Bertlett Garage is still falling down. on Washington Street near Dudley. They have no money to rebuild but they could level what's left of the buildings there and put strictly just buses there. Change some buses that could be closer to this station depart from here and rework it to fit others are Charlestown, Lynn or others.
https://www.youtube.com/watch?v=FYbFMVduPmQ
Barlett's been closed for 9 years. If the property hasn't been outright sold by now, it's the BRA that's holding it up because the T wanted that parcel off the books ASAP.
What they want to do is super-pool the fleets at more of the big garages, and rein in the outer ones for more of a service-hours storage/layover purpose instead of as permanent base. Which makes a lot of sense for labor and maintenance consolidation, and also makes the fleet assignments a lot more fluid. Right now you have maint staff permanently assigned to every outpost...including tiny ones like Fellsway and Lynn. Which means they can only assign certain types of buses out there to match the parts and mechanics onsite, and don't move 'em around very much.

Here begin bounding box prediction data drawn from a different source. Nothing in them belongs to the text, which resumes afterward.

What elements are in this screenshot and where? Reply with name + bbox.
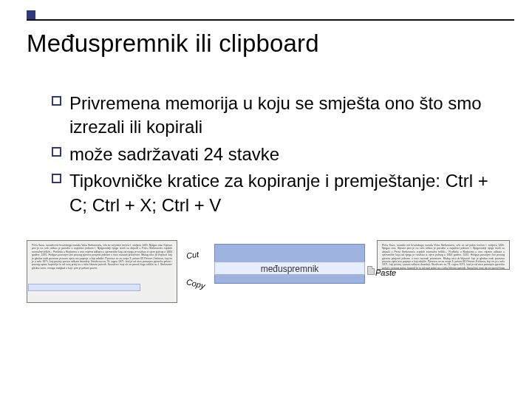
cut-label: Cut bbox=[185, 250, 200, 260]
target-document: Priča Sava, narodni mit hrvatskoga narod… bbox=[377, 240, 510, 270]
body-text: Privremena memorija u koju se smješta on… bbox=[52, 92, 495, 220]
bullet-text: Privremena memorija u koju se smješta on… bbox=[69, 93, 482, 137]
paste-label: Paste bbox=[375, 268, 396, 277]
bullet-item: Tipkovničke kratice za kopiranje i premj… bbox=[52, 169, 495, 217]
clipboard-label: međuspremnik bbox=[214, 262, 365, 275]
paste-doc-icon bbox=[367, 266, 375, 275]
source-document: Priča Sava, narodni mit hrvatskoga narod… bbox=[27, 240, 177, 303]
bullet-item: može sadržavati 24 stavke bbox=[52, 143, 495, 166]
bullet-text: Tipkovničke kratice za kopiranje i premj… bbox=[69, 171, 488, 214]
copy-label: Copy bbox=[185, 277, 206, 290]
slide: Međuspremnik ili clipboard Privremena me… bbox=[0, 0, 532, 399]
title-rule bbox=[27, 19, 514, 21]
bullet-box-icon bbox=[52, 174, 61, 183]
accent-square bbox=[27, 10, 35, 19]
slide-title: Međuspremnik ili clipboard bbox=[27, 30, 319, 58]
bullet-box-icon bbox=[52, 96, 61, 106]
bullet-item: Privremena memorija u koju se smješta on… bbox=[52, 92, 495, 140]
bullet-box-icon bbox=[52, 147, 61, 157]
source-selection-highlight bbox=[28, 284, 140, 291]
bullet-text: može sadržavati 24 stavke bbox=[69, 144, 279, 164]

The big shift the recent yard study identified was building a big facility at Wellington that would super-pool with Charlestown and Everett Shops. Existing Orange Line home base with lots of land (can trade horizontal for vertical parking if they want to cannibalize part of the lots), universal highway access, and they can shuffle staff from Everett and Charlestown--which are pretty much in direct eyesight--almost as if it were one office campus. If they did that Fellsway would close entirely, and Lynn would get demoted to day storage staffed by field inspectors.
They're also looking at a little further consolidation near Southampton/Widett Circle for more of that "office campus" labor efficiency, and building another biggie at Riverside for the Pike/128 access and to bootstrap onto the Green Line home base (although Newton and area businesses hate the idea because it starts crowding out the TOD). I think they ought to use part of the unused wasteland at Readville for the same purpose, but they've doubled down on that new eyesore of a Forest Hills facility instead.
But figure they do get their efficiencies and fluidity at these super-nodes. Then they
can open more straight-up layover yards on the outskirts that are only remote-staffed, only utilized during main weekday service hours, and don't have to have any permanent infrastructure besides one fueling pad, an inspector hut, and maybe a toolshed with portable lift for emergencies. Dot a few of those remote installations at Braintree, Anderson-Woburn, Waltham, wherever. It's a lot more flexible to do that + a couple "office campus" super-nodes than to have to have every single garage weighed down by the same overhead.